Application number: CN201710493097.8A
Authority: CN
Inventors: 李克; 徐小龙; 王海
Original assignee: Beijing Union University
Current assignee: Beijing Union University
Priority date: 2017-06-26
Filing date: 2017-06-26
Publication date: 2020-11-03
Anticipated expiration: 2037-06-26
Also published as: CN107292519A

Abstract

The invention discloses a browsing-type service perception index prediction method based on multi-label learning, which aims to solve the problem of how to timely and accurately predict a KQI index of a webpage browsing-type service of a user according to the scene of the user; according to the massive user service perception historical data, namely the quality of service perception indexes under different scenes, the service experience quality of a user under a specific scene is predicted and early warned, the service experience problem can be found as soon as possible, relevant measures can be taken in time to improve the service experience problem, and the complaint rate and the off-network rate are effectively reduced.

Description

Browsing service perception index prediction method based on multi-label learning

Technical Field

The invention belongs to the technical field of network services, and particularly relates to a browsing-type service perception index prediction method based on multi-label learning.

Background

When a mobile network user uses an OTT service (e.g., web browsing, video playing, etc.), the quality of the service experience of the mobile network user can be generally evaluated by using a set of KQI (key quality indicator) indexes, such as web page opening delay, download rate, etc. The quality of the experience is affected by various factors, including the quality of the terminal, the quality of the mobile network where the service is used, the quality of the APP, the bandwidth and load of the SP website server cluster, and the like.

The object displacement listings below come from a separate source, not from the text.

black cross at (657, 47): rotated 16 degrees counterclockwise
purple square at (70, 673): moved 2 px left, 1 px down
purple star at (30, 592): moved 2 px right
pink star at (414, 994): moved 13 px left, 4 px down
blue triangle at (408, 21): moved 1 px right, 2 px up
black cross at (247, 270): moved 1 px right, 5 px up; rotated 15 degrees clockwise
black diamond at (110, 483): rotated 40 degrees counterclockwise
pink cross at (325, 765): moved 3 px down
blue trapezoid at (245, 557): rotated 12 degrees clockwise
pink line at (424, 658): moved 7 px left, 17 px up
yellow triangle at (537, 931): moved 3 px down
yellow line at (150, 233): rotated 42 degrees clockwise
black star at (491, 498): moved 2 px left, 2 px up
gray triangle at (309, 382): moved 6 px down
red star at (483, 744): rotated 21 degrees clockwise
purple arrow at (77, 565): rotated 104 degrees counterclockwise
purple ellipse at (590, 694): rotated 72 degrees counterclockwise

As a transmission channel provider for various services and a key link for service experience guarantee, a telecom operator needs to guarantee service experience of a user as much as possible, otherwise, the telecom operator may cause complaints of the user or even off-network.

At present, network operation and optimization departments, which are generally telecommunication operators, guarantee network quality through daily network optimization operations, but a great difference still exists between the network quality and service experience of users, and good network quality cannot necessarily guarantee good service experience (since the service experience is a comprehensive effect of the above factors). The customer service department finds the problem of service experience only when receiving the complaint of the user, and then coordinates the network operation and optimization department to troubleshoot and solve the problem, which is often passive.

If the service experience of the user can be continuously monitored in daily network operation, and the service experience of the user in a specific scene can be predicted and early warned according to massive user service perception historical data (the quality of service perception indexes in different scenes), the service experience problem can be found as soon as possible, relevant measures can be taken in time to improve the service experience problem, and the complaint rate and the off-network rate can be effectively reduced.

Disclosure of Invention

The invention provides a browsing service perception index prediction method based on multi-label learning, and aims to solve the problem of timely and accurately predicting a KQI index of a webpage browsing service of a user according to a scene where the user is located.

In order to achieve the purpose, the invention adopts the following technical scheme:

a browsing class service perception index prediction method based on multi-label learning comprises the following steps:

s1, constructing a training sample set for the browsing service perception sample data set;

step S2, constructing a k nearest neighbor sample set of the training samples;

step S3: calculating prior probability and normalization frequency matrix

For each mark item y_j，j1-q, the prior probability is calculated according to the following formula (1)

And

wherein H_jAnd

respectively representing the newly acquired unlabeled sample x with and without the label item y_jTo do so

And

then respectively represent H_jAnd

the prior probability of being established, s being a control parameter,

calculating a normalized frequency matrix [ f ] according to the following formulas (2) and (3)_j[r]_k×qAnd

wherein the content of the first and second substances,_j(x_i) Represented training sample x_iHas a label y in a close-neighbor sample of_jNumber of samples [. C]Denotes rounding, f_j[r]Indicating the presence of a marker y in the training sample set_jAnd at the same time has a duty ratio of

Also has a label y_jThe number of training samples of (a) is,

it means that there is no label y in the training sample set_jAnd at the same time has a duty ratio of

Has a label y_jThe number of training samples;

step S4: constructing k neighbor sample set of unknown sample x

For unknown sample x, a k-neighbor sample set of the sample is constructed in the training sample set according to the method of step S2

The actual number of nearest neighbor samples is k_xWherein k is_x≤k；

Step S5: computing homolabeled statistics for unknown samples x

For each tag item y_jJ is 1 to q, and is counted according to the formula (4)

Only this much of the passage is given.